The following day, I received a call from Howard Lederer, telling me that Susie, his wife, who is a shift manager at Bellagio, told him a mistake of some sort had been made at the cage and Bellagio owed me $400. I was thrilled, because my calculations from the day before now made sense. So, while my problem was solved, I was upset with myself for not paying attention when the cage employee miscounted a stack of my chips. I thanked the people at Bellagio for catching the mistake, and then gave myself a two-day penalty for being an idiot.
When Monday came around, I was at the office and called Jerry Stensrud at Commerce Casino. Initially, I had called him to discuss the Coriolis effect in the Southern Hemisphere and toilets flushing backward, when it dawned on me to tell him my Bellagio story. He explained to me that that type of thing happens all the time in public cardrooms, and I asked him for examples. He E-mailed me a list of employees at Commerce Casino with examples of their integrity. Here are a few:
• Luis Hernandez, a floorperson, found a jacket with $8,000 in chips in it but no identification, and turned it in.
• Baham Behoudi, a floorperson, found a $1,000 chip on the floor and turned it in.
• Miguel Bautista, a porter, found $700 in cash on the floor and turned it in.

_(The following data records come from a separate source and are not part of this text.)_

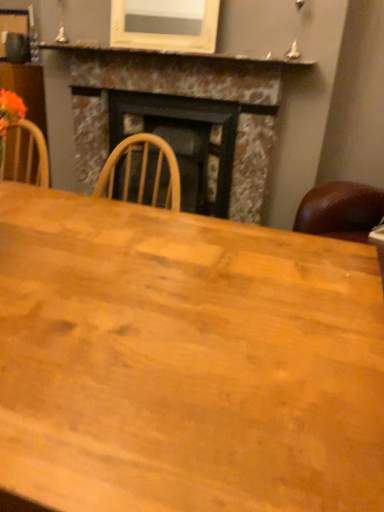 At what (x,y) coordinates should I click in order to perform the action: click on wooden table at center. Please return your answer as a coordinate pair (x, y). Looking at the image, I should click on (185, 361).

At what (x,y) coordinates should I click in order to perform the action: click on marble fireplace at center. Please return your answer as a coordinate pair (x, y). Looking at the image, I should click on (179, 74).

How far apart are marble mantel at upper center and marble fireplace at center?

marble mantel at upper center is 10.98 inches from marble fireplace at center.

Considering the sizes of marble mantel at upper center and marble fireplace at center in the image, is marble mantel at upper center taller or shorter than marble fireplace at center?

Considering their sizes, marble mantel at upper center has less height than marble fireplace at center.

Which is more to the right, marble mantel at upper center or marble fireplace at center?

marble fireplace at center is more to the right.

How different are the orientations of wooden table at center and marble fireplace at center in degrees?

The angular difference between wooden table at center and marble fireplace at center is 91.1 degrees.

Is wooden table at center oriented towards marble fireplace at center?

No, wooden table at center is not aimed at marble fireplace at center.

Considering the relative sizes of wooden table at center and marble fireplace at center in the image provided, is wooden table at center taller than marble fireplace at center?

No, wooden table at center is not taller than marble fireplace at center.

From the image's perspective, does wooden table at center appear higher than marble mantel at upper center?

No, from the image's perspective, wooden table at center is not over marble mantel at upper center.

Consider the image. Who is more distant, wooden table at center or marble mantel at upper center?

marble mantel at upper center is further away from the camera.

Is wooden table at center to the left or to the right of marble mantel at upper center in the image?

wooden table at center is to the right of marble mantel at upper center.

Considering the points (169, 82) and (383, 394), which point is behind, point (169, 82) or point (383, 394)?

Positioned behind is point (169, 82).

Can you confirm if marble fireplace at center is positioned to the right of wooden table at center?

No, marble fireplace at center is not to the right of wooden table at center.

How far apart are marble fireplace at center and wooden table at center?

A distance of 6.09 feet exists between marble fireplace at center and wooden table at center.

Between marble fireplace at center and marble mantel at upper center, which one appears on the left side from the viewer's perspective?

marble mantel at upper center is more to the left.

Is marble fireplace at center with marble mantel at upper center?

No, marble fireplace at center is not next to marble mantel at upper center.

From a real-world perspective, who is located higher, marble fireplace at center or marble mantel at upper center?

marble mantel at upper center, from a real-world perspective.

Can you confirm if marble mantel at upper center is smaller than wooden table at center?

Yes, marble mantel at upper center is smaller than wooden table at center.

How distant is marble mantel at upper center from wooden table at center?

marble mantel at upper center and wooden table at center are 1.93 meters apart from each other.

Considering the sizes of objects marble mantel at upper center and wooden table at center in the image provided, who is wider, marble mantel at upper center or wooden table at center?

Wider between the two is wooden table at center.

Is marble mantel at upper center aimed at wooden table at center?

No, marble mantel at upper center is not turned towards wooden table at center.

This screenshot has width=384, height=512. In order to click on mantle on the left of the marble fireplace at center in this screenshot , I will do `click(173, 55)`.

In the image, there is a wooden table at center. Where is `fireplace above it (from the image's perspective)`? Image resolution: width=384 pixels, height=512 pixels. fireplace above it (from the image's perspective) is located at coordinates (179, 74).

Estimate the real-world distances between objects in this image. Which object is closer to marble mantel at upper center, marble fireplace at center or wooden table at center?

The object closer to marble mantel at upper center is marble fireplace at center.

Which object lies further to the anchor point wooden table at center, marble mantel at upper center or marble fireplace at center?

Based on the image, marble mantel at upper center appears to be further to wooden table at center.

From the image, which object appears to be farther from marble mantel at upper center, wooden table at center or marble fireplace at center?

wooden table at center is positioned further to the anchor marble mantel at upper center.

Considering their positions, is wooden table at center positioned closer to marble fireplace at center than marble mantel at upper center?

marble mantel at upper center lies closer to marble fireplace at center than the other object.

Considering their positions, is marble mantel at upper center positioned further to marble fireplace at center than wooden table at center?

Among the two, wooden table at center is located further to marble fireplace at center.

Which object lies further to the anchor point wooden table at center, marble fireplace at center or marble mantel at upper center?

Among the two, marble mantel at upper center is located further to wooden table at center.

Locate an element on the screen. The image size is (384, 512). mantle between wooden table at center and marble fireplace at center from front to back is located at coordinates (173, 55). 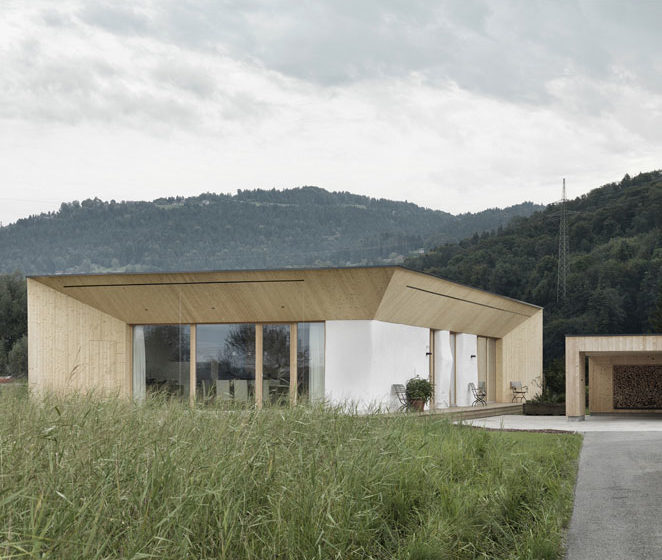 I want to click on freen plants, so click(422, 390). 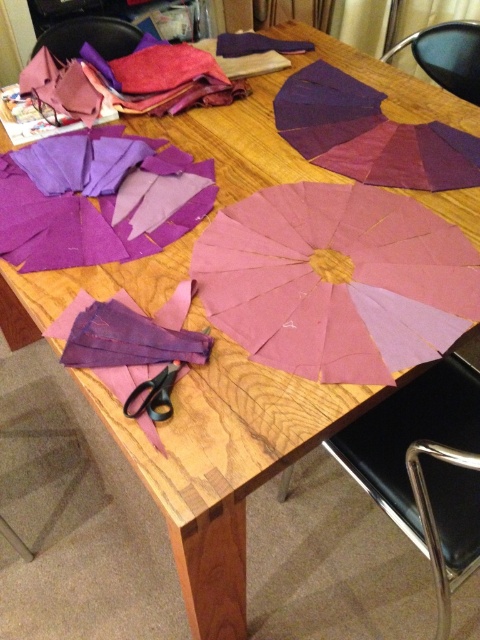 Question: Considering the real-world distances, which object is farthest from the purple paper umbrella at upper center?

Choices:
 (A) purple matte umbrella at center
 (B) pink paper umbrella at center
 (C) black leather chair at lower right

Answer: (C)

Question: Considering the real-world distances, which object is farthest from the black leather chair at lower right?

Choices:
 (A) pink paper umbrella at center
 (B) purple matte umbrella at center

Answer: (B)

Question: Can you confirm if purple paper umbrella at upper center is thinner than black plastic scissors at lower left?

Choices:
 (A) no
 (B) yes

Answer: (A)

Question: Which point is closer to the camera?

Choices:
 (A) click(x=104, y=54)
 (B) click(x=104, y=211)
 (C) click(x=292, y=352)

Answer: (C)

Question: Is purple felt cloth at center smaller than black plastic chair at upper left?

Choices:
 (A) no
 (B) yes

Answer: (A)

Question: Is the position of pink paper umbrella at center more distant than that of black plastic chair at upper left?

Choices:
 (A) yes
 (B) no

Answer: (B) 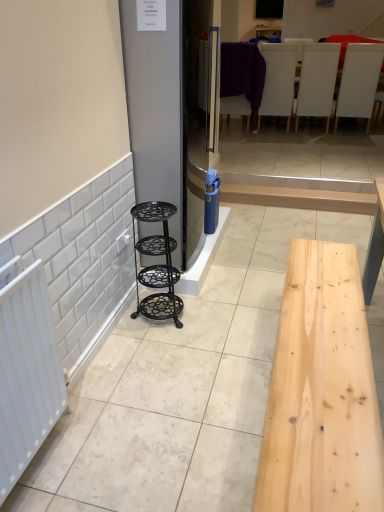 You are a GUI agent. You are given a task and a screenshot of the screen. Output one action in this format:
    pyautogui.click(x=<x>, y=<y>)
    Task: Click on the free spot below black wrought iron shelf at center left, marked as the 1th furniture in a front-to-back arrangement (from a real-world perspective)
    This screenshot has width=384, height=512.
    Given the screenshot: What is the action you would take?
    pyautogui.click(x=175, y=314)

In all of these instances, the money was returned to the rightful owner. So, if you realize later on that you dropped money or chips on the floor, check with the casino, because someone may have found it and turned it in.
Recently I was on my way to lunch in Seattle with my longtime friend Dominik. FYI, Dom came to Las Vegas last year and had the opportunity to meet Paul Phillips. Anyhoo, I was driving and he was in charge of the music. As he was scrolling through the channels, he stopped on NPR (National Public Radio). He and I looked at each other when we realized Paul was talking on NPR about losing with pocket aces in back-to-back hands in the World Series of Poker championship. I called Paul immediately, and he told me the show was a rerun from months earlier, and that Linda Johnson, Jennifer Harman, Jim McManus, and a few others also had been on NPR. What the heck? Poker is in mainstream America and I didn't even know it.
Welcome aboard to new columnist Alan Schoonmaker and his column "The Psychology of Poker."